** Opening The data block **

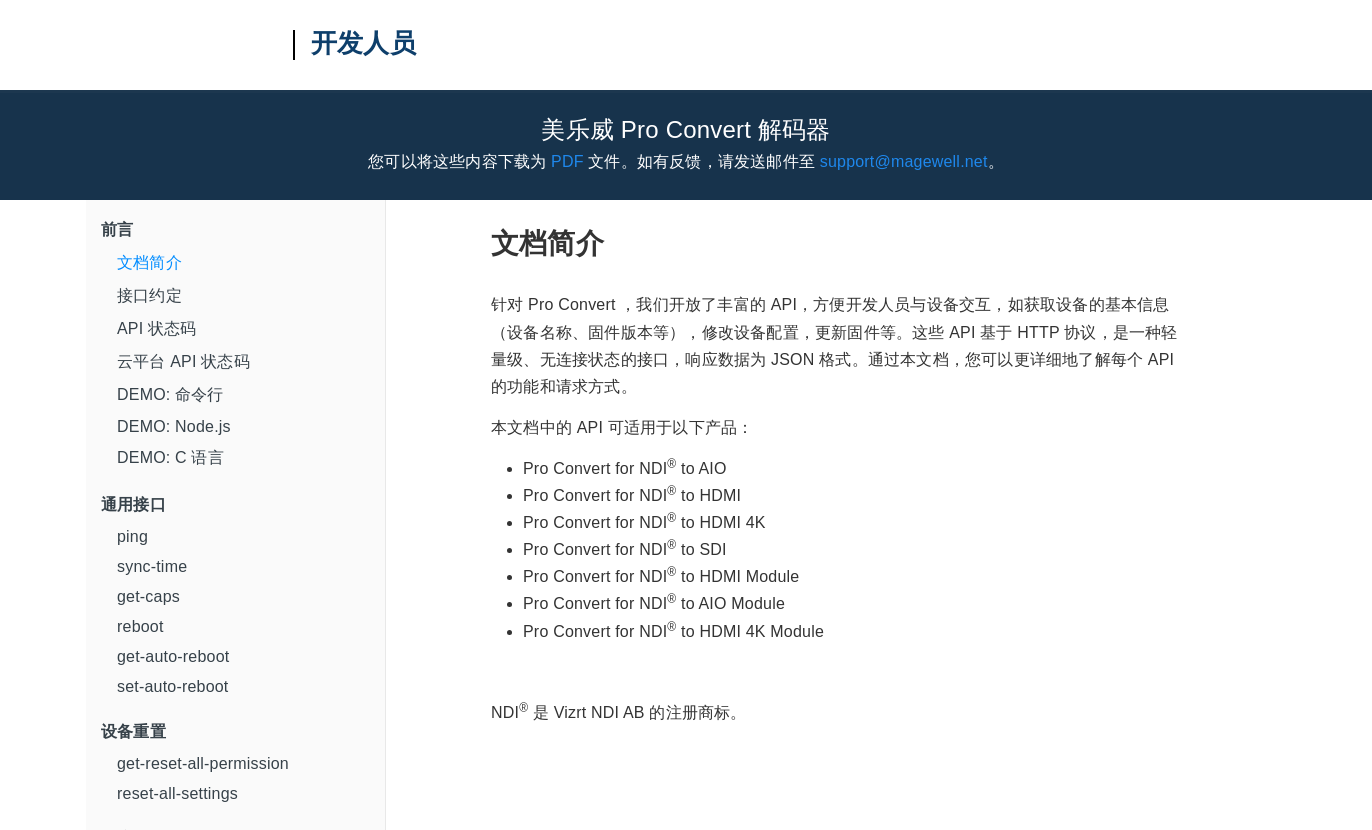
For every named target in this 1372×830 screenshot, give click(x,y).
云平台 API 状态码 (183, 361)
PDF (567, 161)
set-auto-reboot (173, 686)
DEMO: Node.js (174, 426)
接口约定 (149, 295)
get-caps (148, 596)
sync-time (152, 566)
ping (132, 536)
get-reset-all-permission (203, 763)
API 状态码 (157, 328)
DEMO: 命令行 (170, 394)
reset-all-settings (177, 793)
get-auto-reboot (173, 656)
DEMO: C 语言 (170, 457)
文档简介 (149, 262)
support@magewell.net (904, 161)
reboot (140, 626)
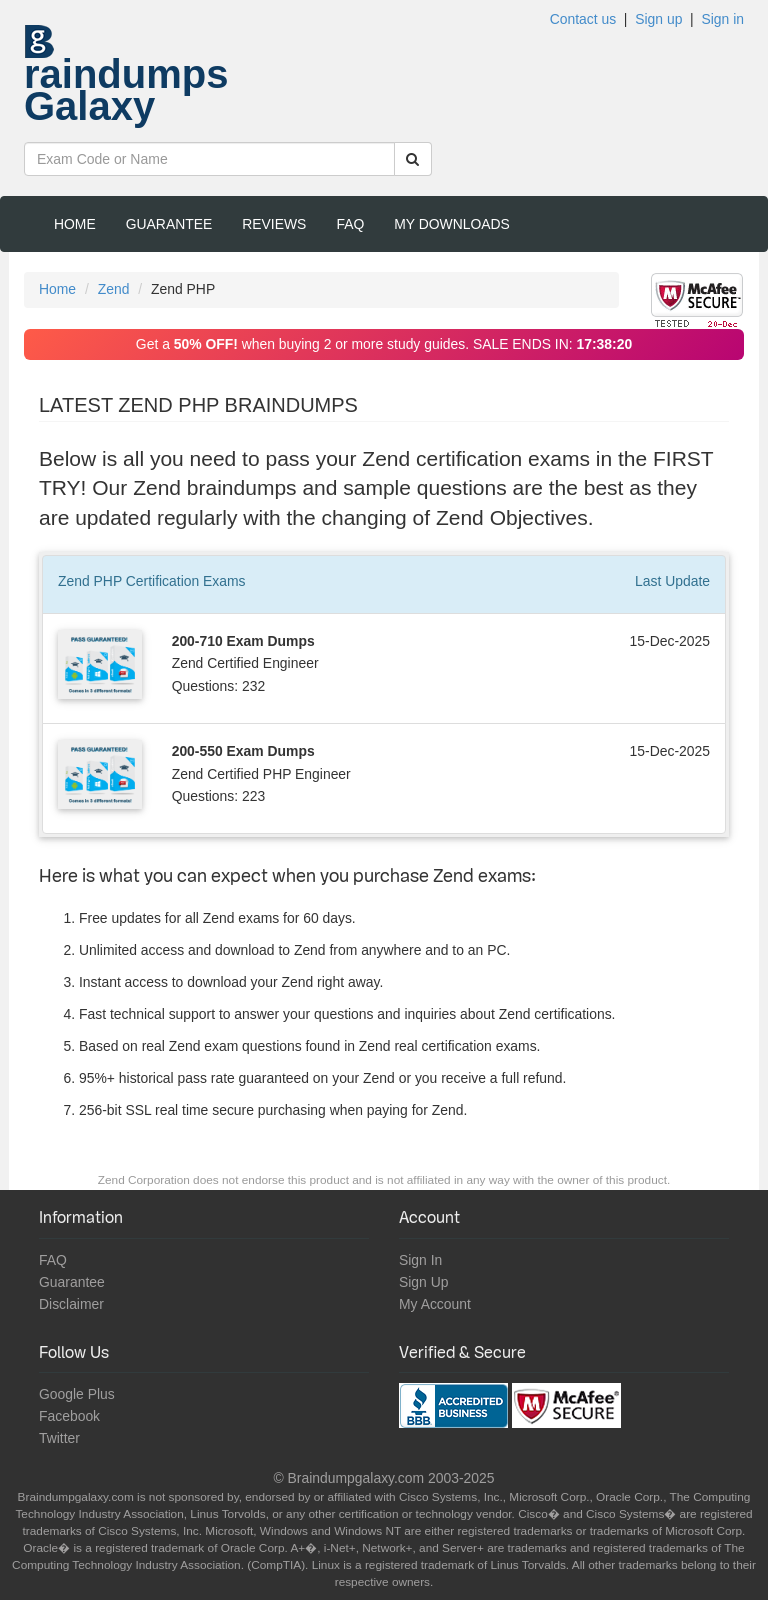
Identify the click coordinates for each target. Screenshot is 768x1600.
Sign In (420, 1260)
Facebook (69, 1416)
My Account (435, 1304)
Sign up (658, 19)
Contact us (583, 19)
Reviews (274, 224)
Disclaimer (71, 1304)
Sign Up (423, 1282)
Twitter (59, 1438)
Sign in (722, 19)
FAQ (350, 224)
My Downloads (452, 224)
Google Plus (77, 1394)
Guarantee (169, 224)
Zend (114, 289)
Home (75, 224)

** Closing The data block **
** Opening The data block **

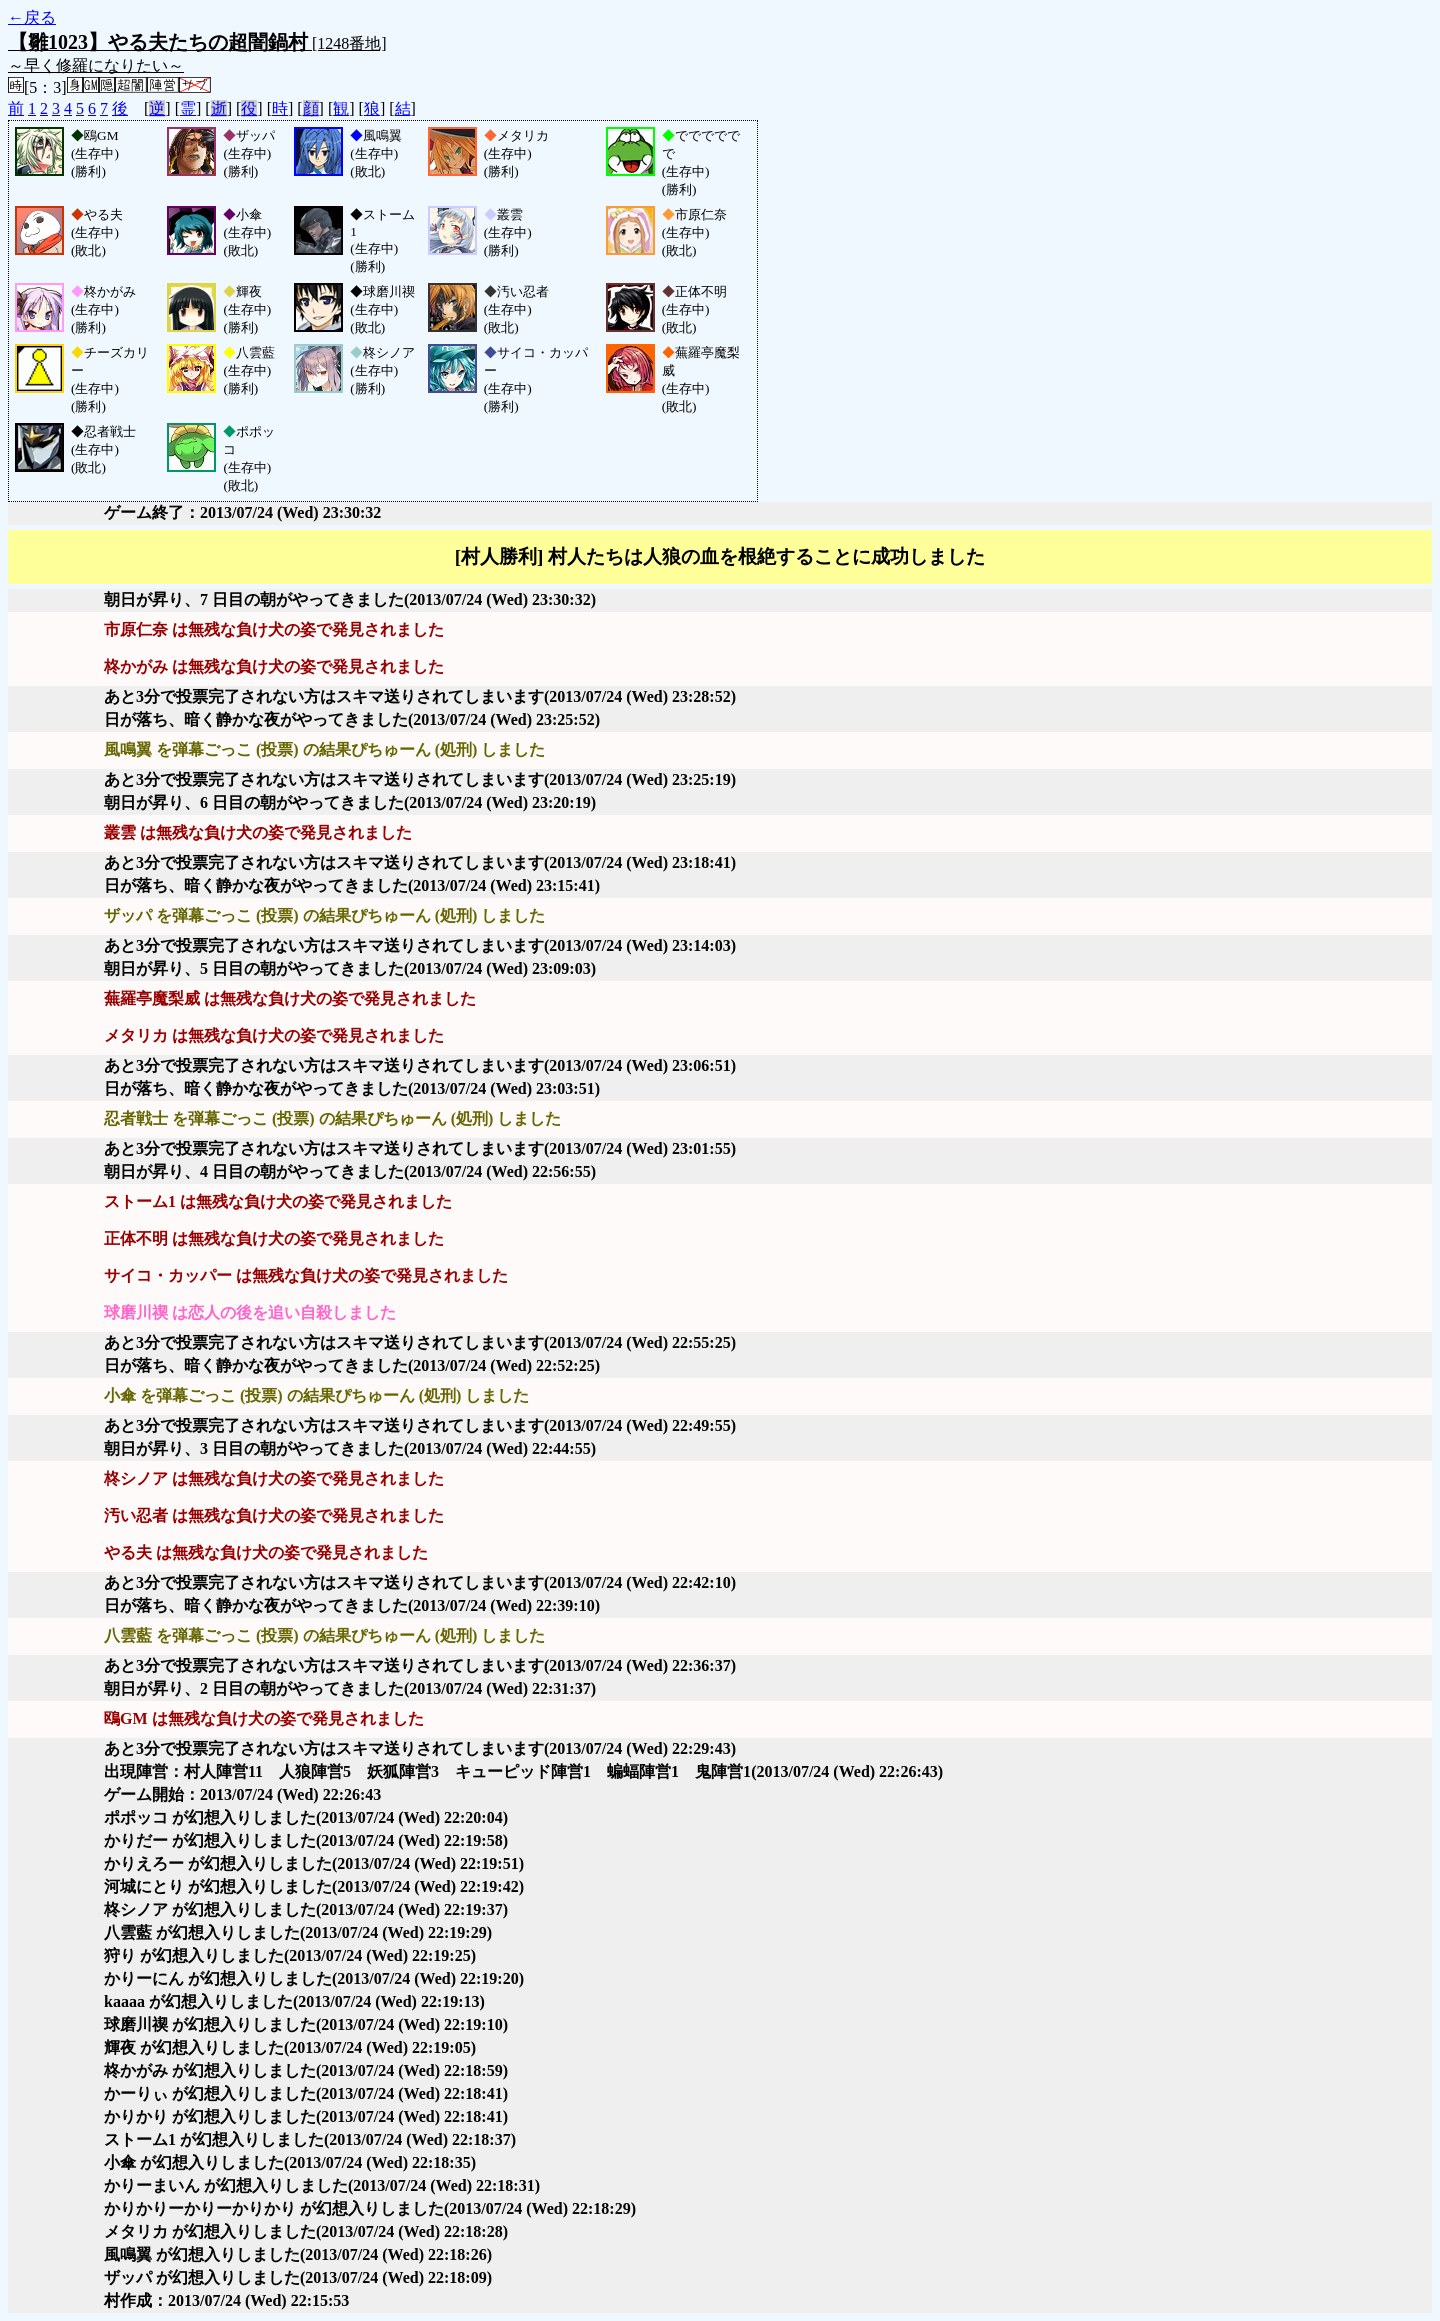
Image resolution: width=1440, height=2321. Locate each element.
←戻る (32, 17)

** Closing The data block **
** Opening The data block **

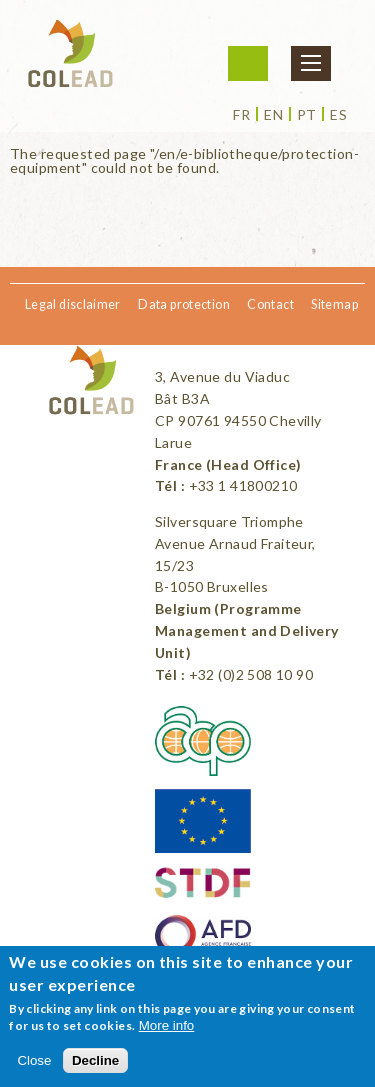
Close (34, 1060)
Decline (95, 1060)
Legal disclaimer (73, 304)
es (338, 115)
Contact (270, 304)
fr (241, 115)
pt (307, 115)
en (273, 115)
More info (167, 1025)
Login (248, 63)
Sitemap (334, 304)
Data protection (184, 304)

** Closing The data block **

* What you will do *
Provide the count of lines in the records above that hold the word "target", with no other text.

* Result of the task *
2